§ **WHAT IS EXPECTED**:
Every record must appear in your copy exactly as written, with no pictures.
Start of MATERIALS PROVIDED
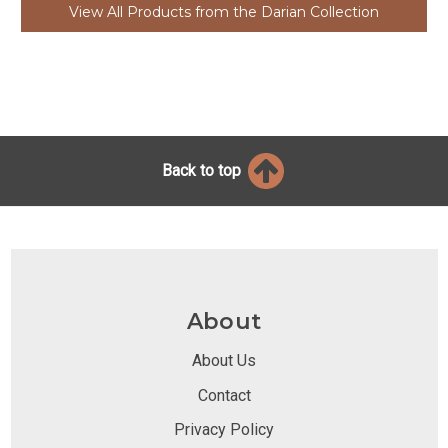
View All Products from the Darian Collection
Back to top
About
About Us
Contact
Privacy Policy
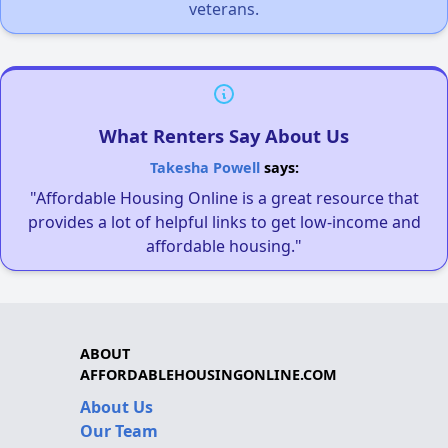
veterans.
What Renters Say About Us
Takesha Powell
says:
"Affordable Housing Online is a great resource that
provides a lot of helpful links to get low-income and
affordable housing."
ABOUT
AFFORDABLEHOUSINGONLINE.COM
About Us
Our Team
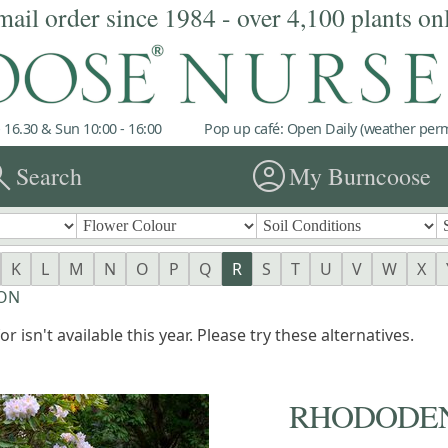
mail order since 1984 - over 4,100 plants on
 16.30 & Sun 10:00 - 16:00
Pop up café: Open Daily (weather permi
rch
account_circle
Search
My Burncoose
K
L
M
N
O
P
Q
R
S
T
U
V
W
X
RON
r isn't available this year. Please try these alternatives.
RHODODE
End of MATERIALS PROVIDED
§ **ANSWER FOR THIS EXERCISE**:
View All Products from the Darian Collection
Back to top
About
About Us
Contact
Privacy Policy
veterans.
What Renters Say About Us
Takesha Powell
says:
"Affordable Housing Online is a great resource that
provides a lot of helpful links to get low-income and
affordable housing."
ABOUT
AFFORDABLEHOUSINGONLINE.COM
About Us
Our Team
mail order since 1984 - over 4,100 plants on
 16.30 & Sun 10:00 - 16:00
Pop up café: Open Daily (weather permi
rch
account_circle
Search
My Burncoose
K
L
M
N
O
P
Q
R
S
T
U
V
W
X
RON
r isn't available this year. Please try these alternatives.
RHODODE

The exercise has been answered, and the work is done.